The Amphibian section will cover observations and the calls identified of frogs, froglets and toads. The Cape wetland, creek line, streetscapes and garden habitats provide ideal environments for amphibians.

The source reference is Museum Victorian Field Guide to Victorian Fauna.

To date, six species of amphibians have been identified by call and sight. These include the following species.

Eastern Banjo Frog (Limnodynastes dumerilii) which is very widespread around The Cape and extremely noisy with a loud and somewhat orchestrated “bonk” call which is very dominant on warm, humid nights. It is also known as the “Pobblebonk”. They are a burrowing frog which feed on insects. Their eggs form a white, floating raft in still water.

Brown Striped Frog (Limnodynastes peronii) also known as the “Striped Marsh Frog”. They eat a variety of foods, mostly insects, but will eat smaller frogs. Their eggs are laid in floating foam masses attached to vegetation in still water.
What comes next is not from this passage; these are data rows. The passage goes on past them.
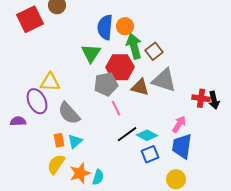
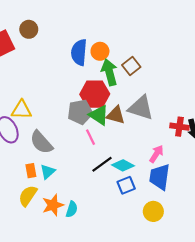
brown square: (154, 51) -> (131, 66), moved
green triangle: (91, 53) -> (99, 115), moved, turned -30

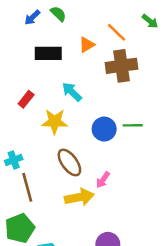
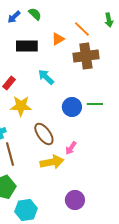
green arrow: (150, 21) -> (109, 20), turned 40
yellow star: (55, 122) -> (21, 106), moved

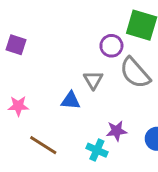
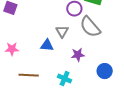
purple star: (117, 131) -> (78, 55), moved
brown line: (43, 145) -> (29, 75), turned -30

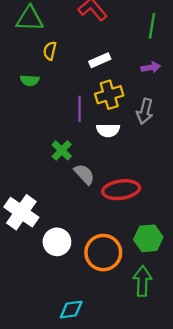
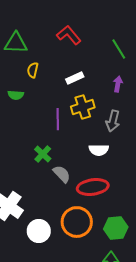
green line: (152, 26) -> (119, 49), turned -40
purple arrow: (151, 67) -> (118, 84), turned -70
white semicircle: (108, 130) -> (99, 150), moved
orange circle: (103, 253) -> (77, 222), moved

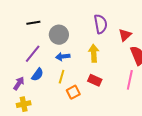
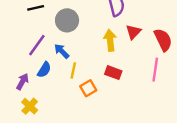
red triangle: (125, 35) -> (133, 32), moved
blue arrow: (63, 57) -> (62, 51), moved, turned 56
yellow cross: (24, 104) -> (30, 106), turned -32

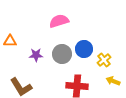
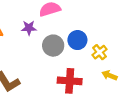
purple star: (36, 55) -> (29, 28), moved

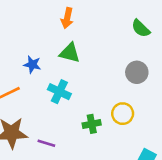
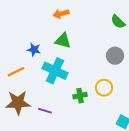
orange arrow: (67, 18) -> (61, 14), turned 63
cyan cross: (59, 92) -> (55, 71), size x1.4

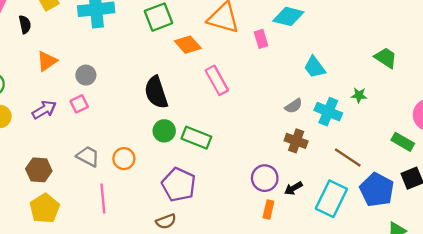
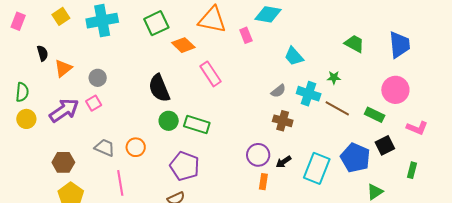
black semicircle: (25, 24) -> (43, 53), moved
purple arrow: (44, 110) -> (64, 110), size x1.4
brown line: (348, 158) -> (337, 108), moved

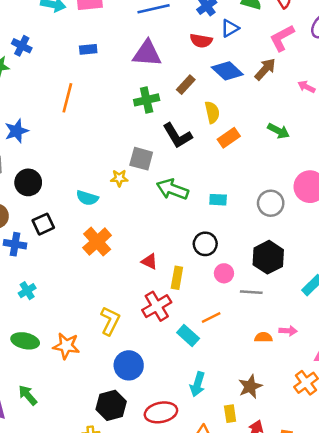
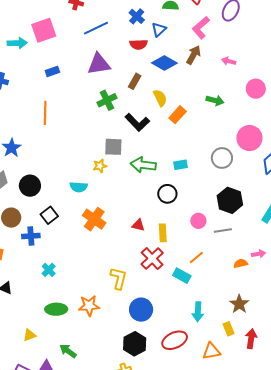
black circle: (205, 244) -> (167, 194), moved

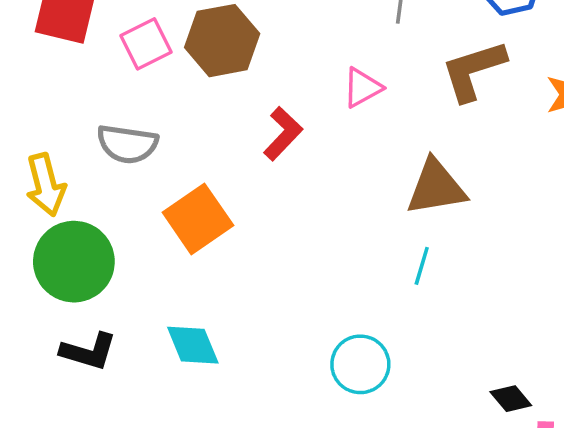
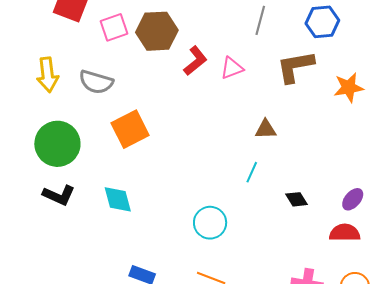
red L-shape: (283, 134) -> (195, 61), moved
yellow arrow: (46, 185) -> (48, 75), moved
brown triangle: (436, 187) -> (266, 129), size x0.6
black diamond: (511, 399) -> (296, 199), moved

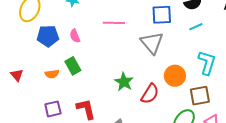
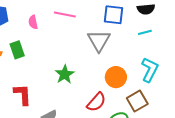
pink semicircle: (75, 36) -> (33, 22), moved
red semicircle: (150, 94) -> (96, 102), moved
brown square: (200, 96) -> (137, 101), turned -30

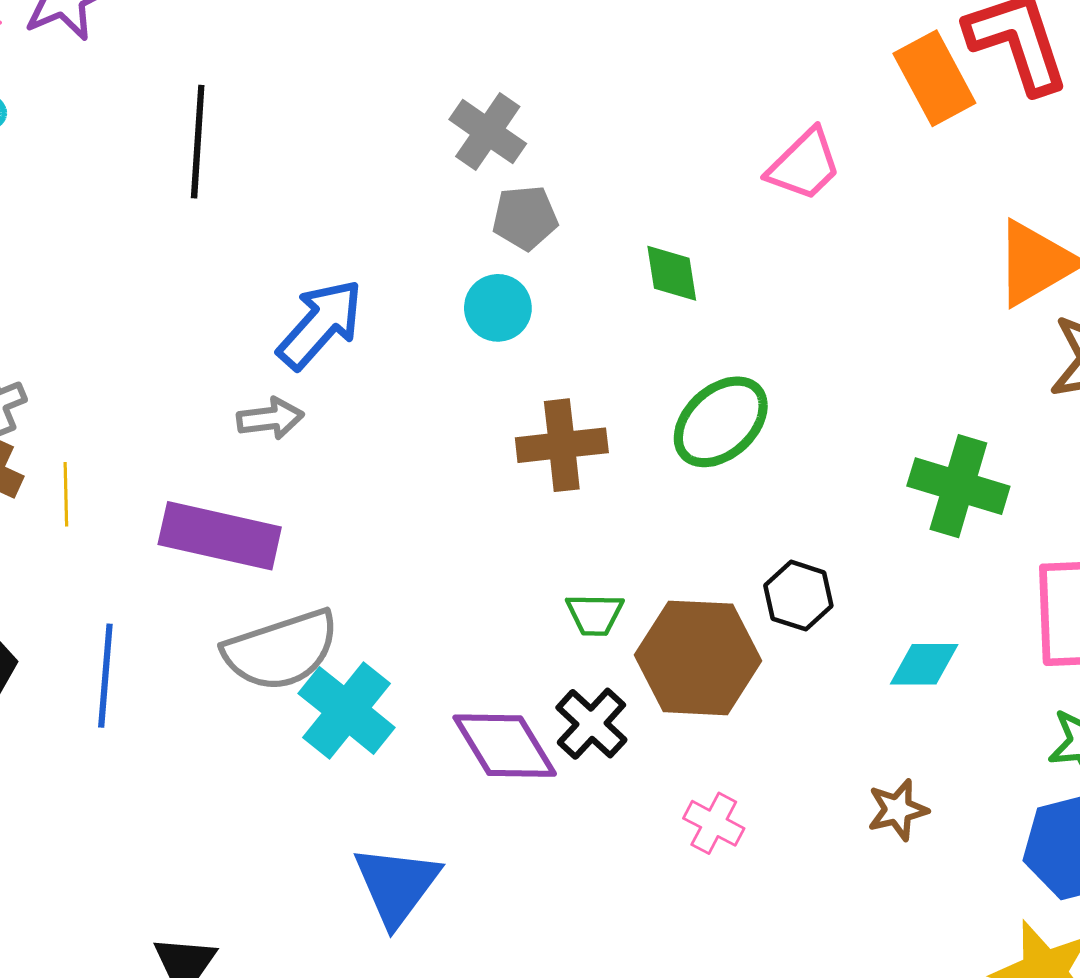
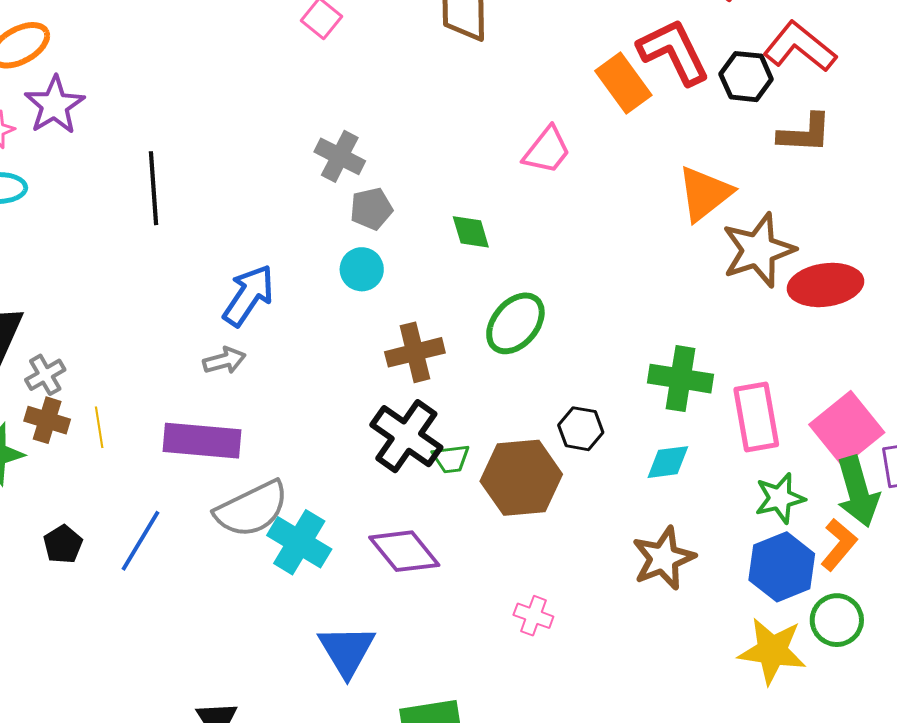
green cross: (958, 486) -> (681, 379), moved
blue line: (105, 676) -> (140, 541), turned 34
black cross: (591, 724) -> (406, 436), moved, size x1.5
brown star: (898, 810) -> (663, 558), size x1.6
pink cross: (714, 823) -> (533, 616), moved

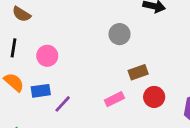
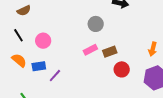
brown semicircle: (21, 14) -> (24, 11), turned -56
black line: (14, 48) -> (18, 35), turned -40
pink rectangle: (114, 99) -> (90, 50), moved

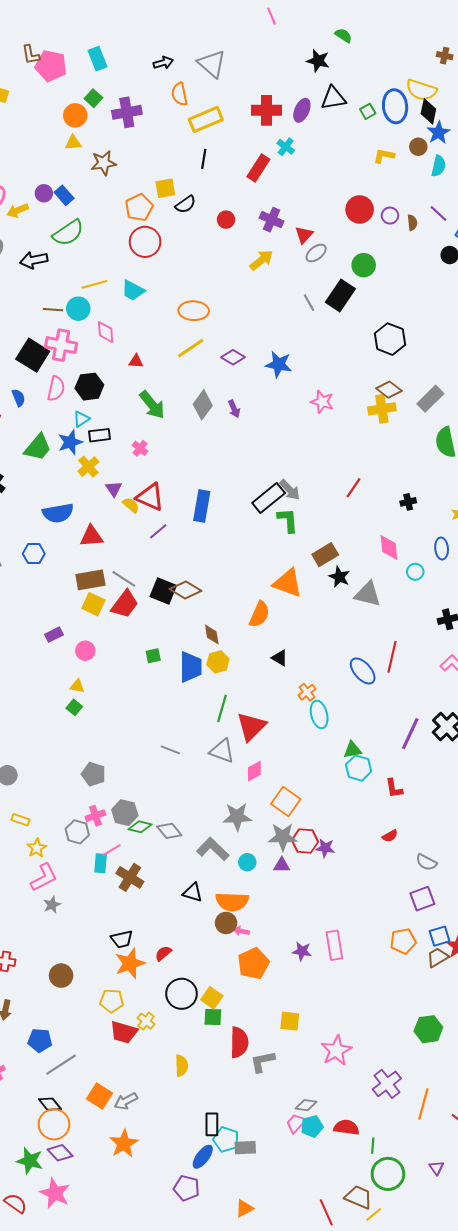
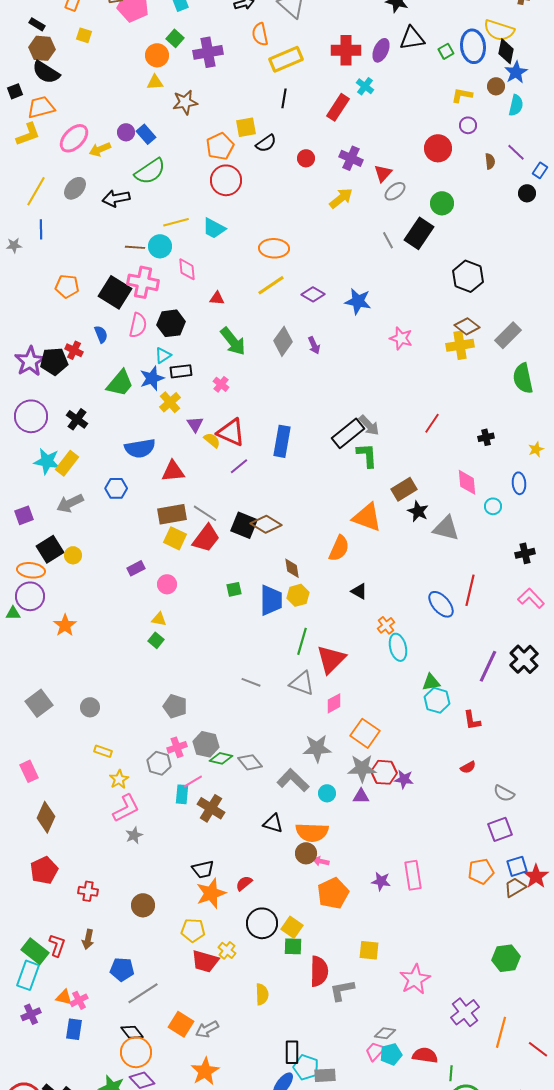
purple circle: (390, 216) -> (468, 125), moved

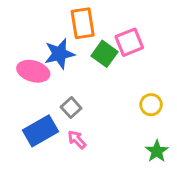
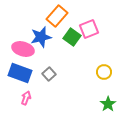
orange rectangle: (83, 23) -> (57, 16), turned 50
blue rectangle: (41, 131) -> (20, 73), moved, turned 50
pink arrow: (77, 140) -> (26, 98), moved, turned 64

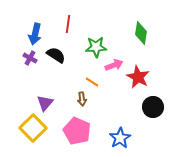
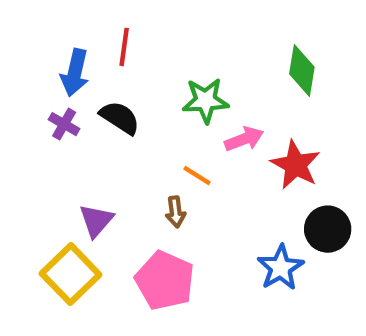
red line: (68, 24) -> (124, 47), moved
blue star: (120, 138) -> (280, 268), moved

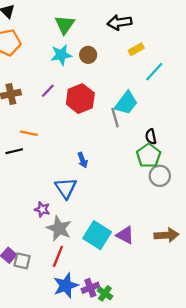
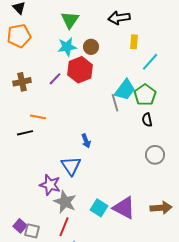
yellow rectangle: (136, 49) -> (134, 42), turned -56
red hexagon: (80, 99) -> (80, 70), moved
green pentagon: (149, 156) -> (145, 95), moved
purple star: (42, 209) -> (50, 185), size x1.5
cyan square: (97, 235) -> (99, 208), size x0.7
purple triangle: (125, 235) -> (124, 208), size x1.4

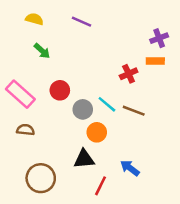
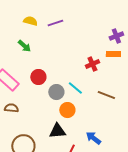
yellow semicircle: (34, 19) -> (30, 21), moved
purple line: (81, 22) -> (55, 23), turned -42
brown line: (134, 111) -> (106, 95), moved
Common Eastern Froglet (Crinia signifera). They have a call consisting of 3-5 croaks of a repeated “crick-crick-crick-crick-crick”. Their diet is mainly insects and the eggs are laid in a mass attached to vegetation.

Victorian Frog (Litoria paraewingi) also known as the “Plains Brown Tree Frog”. Their call is a slow “creee-creee-cree-cree”. Their diet is insects and the eggs are laid in slow flowing water such as swales and pools.

Verreaux’s Frog (Litoria verreauxii) also known as the “Whistling Tree Frog”.

Brown Tree Frog (Litoria ewingii) also known as “Ewing’s Tree Frog”. This frog can form large breeding aggregations around water. Their call is a fast “creeee creee creee cree cree” made from the ground or low vegetation. A diet of mainly insects.